Plus largement, tous les grands projets pétroliers ont une dimension parfaitement internationale. Lorsque l'on monte un grand projet pétrolier, l'idée que l'on va localiser ce grand projet dans une capitale est totalement dépassée, quel que soit le groupe pétrolier. L'engineering est souvent partagé entre Houston, Tokyo, la Corée, Oslo ou Paris, qui continue à être une place importante pour l'engineering, et les modules peuvent être construits pour une part en Thaïlande, pour une part en Corée, pour une part en Chine, etc. Même pour la même installation, il arrive que les différents modules soient sous-traités dans différentes places. De fait, on s'approvisionne dans tous les continents. Très récemment, nous avons mis en production un très gros projet en Angola, le projet CLOV, qui répond exactement à ce type d'organisation, et qui nous permet de développer 160 000 barilsjour nouveaux et de les apporter aux marchés. De la même manière, dans le marketing service, une équipe a été implantée à Panama, simplement pour être plus près des marchés, des clients et des organisations.

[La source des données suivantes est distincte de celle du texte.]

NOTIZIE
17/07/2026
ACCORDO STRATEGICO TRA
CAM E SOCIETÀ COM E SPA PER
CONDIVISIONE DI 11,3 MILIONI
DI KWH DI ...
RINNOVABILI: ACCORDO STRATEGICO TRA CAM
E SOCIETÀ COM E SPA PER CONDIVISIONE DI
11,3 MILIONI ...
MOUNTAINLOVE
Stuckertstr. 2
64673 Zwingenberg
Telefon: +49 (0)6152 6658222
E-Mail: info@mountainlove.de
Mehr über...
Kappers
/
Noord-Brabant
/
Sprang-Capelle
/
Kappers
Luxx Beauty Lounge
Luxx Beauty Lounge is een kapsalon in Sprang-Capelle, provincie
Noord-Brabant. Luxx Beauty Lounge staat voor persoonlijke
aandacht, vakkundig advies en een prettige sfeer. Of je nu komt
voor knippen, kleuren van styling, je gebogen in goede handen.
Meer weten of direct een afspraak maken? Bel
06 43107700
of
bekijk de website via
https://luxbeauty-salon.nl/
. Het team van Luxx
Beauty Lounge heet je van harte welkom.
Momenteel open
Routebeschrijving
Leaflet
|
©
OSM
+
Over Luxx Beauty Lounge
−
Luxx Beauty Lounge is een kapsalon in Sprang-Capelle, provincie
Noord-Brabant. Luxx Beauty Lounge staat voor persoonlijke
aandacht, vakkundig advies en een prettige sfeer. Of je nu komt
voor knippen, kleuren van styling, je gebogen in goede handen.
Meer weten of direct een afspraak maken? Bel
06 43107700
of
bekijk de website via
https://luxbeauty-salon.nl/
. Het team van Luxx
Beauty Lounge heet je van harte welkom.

J'en viens à notre organisation, du point de vue des ressources humaines.

À peu près 65 % de nos personnels cadres sont de nationalité autre que française. Dans notre groupe, nous insistons beaucoup sur la diversité. Il faut que le management reflète cette diversité. Je remarque tout de même que ce qui est vrai pour les managers ne l'est pas suffisamment pour les dirigeants.

Nous avons aujourd'hui 3 000 expatriés français dans le monde, qui participent au rayonnement de la France ; il ne s'agit pas d'exil fiscal, mais plutôt de rayonnement technique et managérial à l'étranger. Nous avons par ailleurs 1 500 expatriés d'autres nationalités que française un peu partout dans le monde, dont 700 en France, qui viennent, soit pour des développements de carrière, soit pour de la formation. Tout un ensemble de statuts nous permettent de régler ces problèmes d'expatriation.

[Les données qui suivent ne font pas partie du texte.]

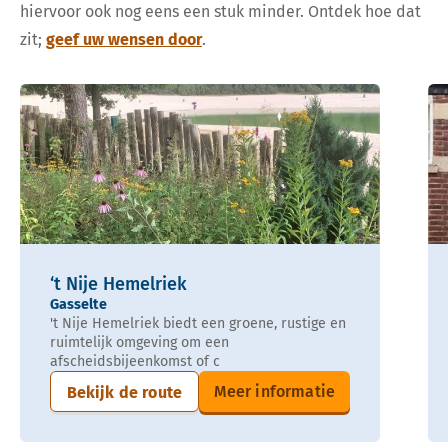
hiervoor ook nog eens een stuk minder. Ontdek hoe dat
zit;
geef uw wensen door
.
‘t Nije Hemelriek
Gasselte
't Nije Hemelriek biedt een groene, rustige en
ruimtelijk omgeving om een
afscheidsbijeenkomst of c
Meer informatie
Bekijk de route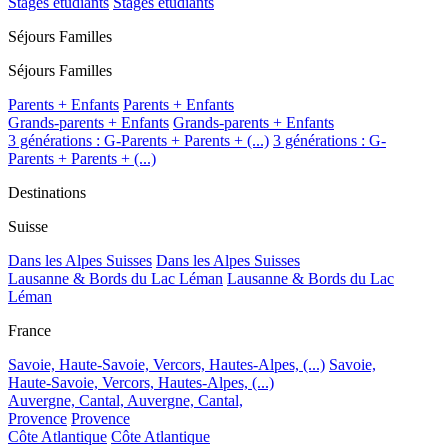
Stages étudiants
Stages étudiants
Séjours Familles
Séjours Familles
Parents + Enfants
Parents + Enfants
Grands-parents + Enfants
Grands-parents + Enfants
3 générations : G-Parents + Parents + (...)
3 générations : G-
Parents + Parents + (...)
Destinations
Suisse
Dans les Alpes Suisses
Dans les Alpes Suisses
Lausanne & Bords du Lac Léman
Lausanne & Bords du Lac
Léman
France
Savoie, Haute-Savoie, Vercors, Hautes-Alpes, (...)
Savoie,
Haute-Savoie, Vercors, Hautes-Alpes, (...)
Auvergne, Cantal,
Auvergne, Cantal,
Provence
Provence
Côte Atlantique
Côte Atlantique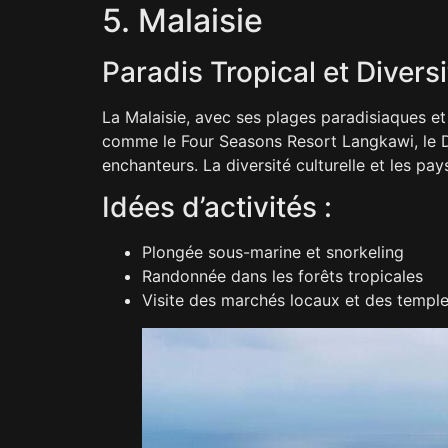
5. Malaisie
Paradis Tropical et Diversi
La Malaisie, avec ses plages paradisiaques et
comme le Four Seasons Resort Langkawi, le Da
enchanteurs. La diversité culturelle et les p
Idées d’activités :
Plongée sous-marine et snorkeling
Randonnée dans les forêts tropicales
Visite des marchés locaux et des temple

Passons à l'attractivité de la France, en particulier pour les cadres internationaux de haut niveau. Je précise que sur ces niveaux de compétences, les ressources humaines sont totalement internationales. Aujourd'hui, nous recrutons, dans plus d'une centaine de pays dans le monde, 10 000 personnes par an, dont 2 000 cadres : 500 en France et 1 500 à l'étranger, avec des formations très diverses. Par ailleurs, il y a une véritable compétition internationale pour l'accès à la ressource humaine, s'agissant en particulier des cadres de haut niveau. Il est clair que lorsque nous devons recruter des cadres non français à l'international, nous nous heurtons assez vite à des problèmes de fiscalité et de systèmes de retraite – qui sont moins incitatifs. Les cadres internationaux comparent, notamment, la fiscalité sur les stocks options ou les actions de performance.

Donc, Total n'est pas un facteur d'exil des Français dans le monde. Je pense qu'il est bien plus une source de rayonnement de la France à l'étranger grâce à ses investissements, à sa technique et à ses expatriés. Nous entraînons beaucoup de compagnies françaises dans le cadre de ces activités à l'étranger, et nous restons un acteur très important en France : 5 raffineries, 38 000 salariés. Nous versons près de 3 milliards de salaires en France, dont un peu plus d'un milliard de charges sociales. Nous sommes un très gros donneur d'ordre. Nous achetons plus de 6 milliards de biens et de services en France. Notre R & D est très présente en France – la moitié de celle du groupe, dans sept centres de recherche – et nous dépensons pour elle 500 millions d'euros en France.

Enfin, nous sommes acteurs des territoires. Total Développement Régional, qui n'est pas très connu, que nous avons créé il y a une vingtaine d'années, est une filiale chargée d'aider les PME-PMI, à la fois à exporter à l'étranger et à créer ou conforter de l'emploi. Elle fonctionne très bien et a un assez grand rayonnement auprès des PME-PMI. Sur les dix dernières années, nous avons dû aider un millier de PME-PMI, et sans doute aidé à créer ou conforter 10 000 emplois au sein de celles-ci. Nous avons un portefeuille global de 500 PME que l'on aide, soit à l'exportation, soit par des systèmes de prêts.